Methods: Patients with R/R DLBCL, ineligible for autologous stem cell transplantation, who had received up to 3 prior lines of therapy, including at least one anti-CD20 therapy, and had adequate organ function were eligible. Treatment comprised up to 12, 28-day (d) cycles (C) of MOR208, 12 mg/kg IV, q1w C1–3 (loading dose on d4 of C1), and q2w C4–12 plus LEN 25 mg PO d1–21, C1–12. Pts progression-free after C12 received MOR208 q2w until progression. The primary endpoint was independent review committee (IRC)-assessed overall response rate (ORR) as per Cheson 2007 criteria. Secondary endpoints included investigator (INV)-assessed ORR, as well as overall survival (OS), progression-free survival (PFS), duration of response (DoR), and safety.

Results: As of June 5, 2018, recruitment was complete (n= 81 pts). At baseline, median age was 72 years (range 41–87), median number of prior therapies was 2 (range 1–4), 23% of pts had early relapse (≤ 12 months from initial diagnosis), 40% were rituximab-refractory (no response or progression during or within 6 months of a prior rituximab therapy), 42% were refractory to their last therapy, and 52% had an International Prognostic Index (IPI) of 3–5. MOR208 plus LEN therapy was well tolerated, and 58 (72%) pts stayed on a LEN dose of≥ 20 mg/day. The most common grade≥ 3 treatment-emergent adverse events were neutropenia in 43% of pts, thrombocytopenia in 17%, febrile neutropenia in 12%, anemia in 9%, leukopenia in 7%, and hypokalemia in 6% of pts. Investigator (INV)-assessed complete response (CR) and partial response rates were 33% and 25%, respectively; as a result, ORR was 58%(n= 81). IRC-assessed ORR and CR rates were 54% and 32%, respectively (n= 76). At a median follow-up of 12 months, the INV-assessed median PFS, OS and DoR (intention-to-treat analysis) were 16.2 months (95% CI: 6.3 months–NR), not reached (95% CI: 18.6 months–NR), and not reached (95% CI: NR–NR), respectively. Thirty-seven (46%) pts were ongoing in the study.

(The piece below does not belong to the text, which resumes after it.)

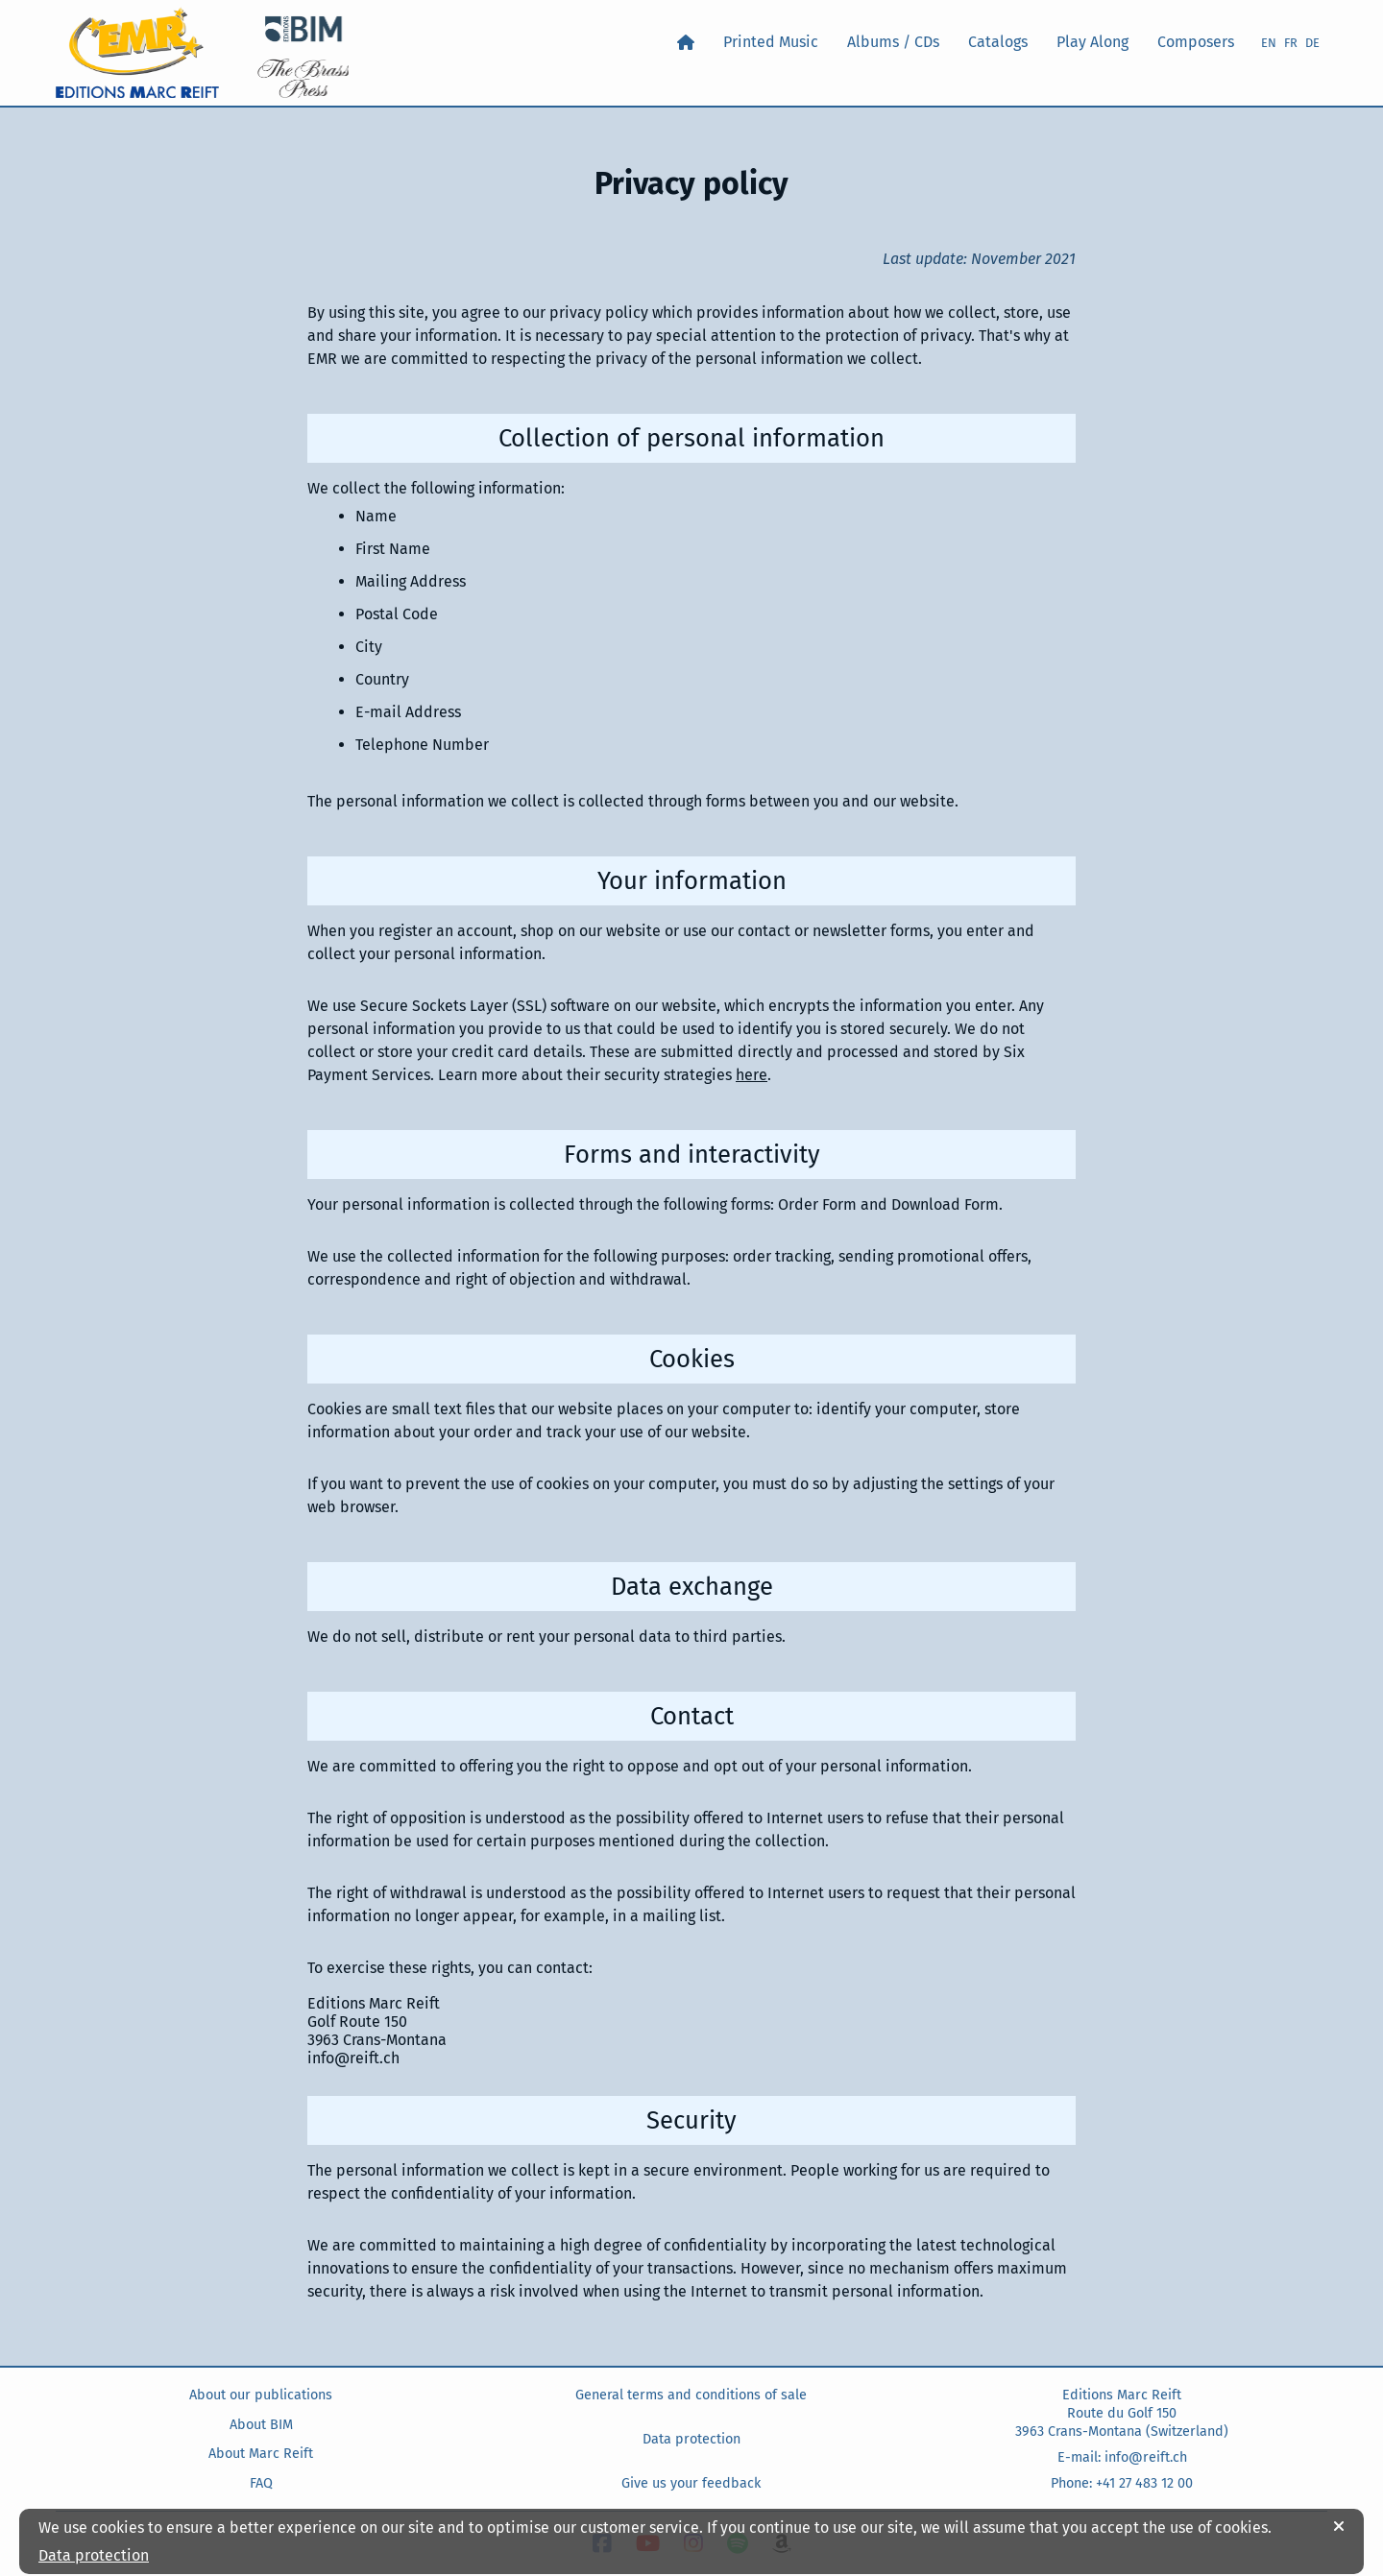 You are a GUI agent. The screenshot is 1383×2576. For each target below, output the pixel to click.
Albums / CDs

Conclusions: The combination of MOR208 and LEN was well tolerated and has shown encouraging activity and long lasting responses in pts with RR DLBCL, who have poor prognosis and urgently need effective therapies. Primary analysis results of the study with a recent cut-off (November 30, 2018) and a longer follow-up will be presented at this conference.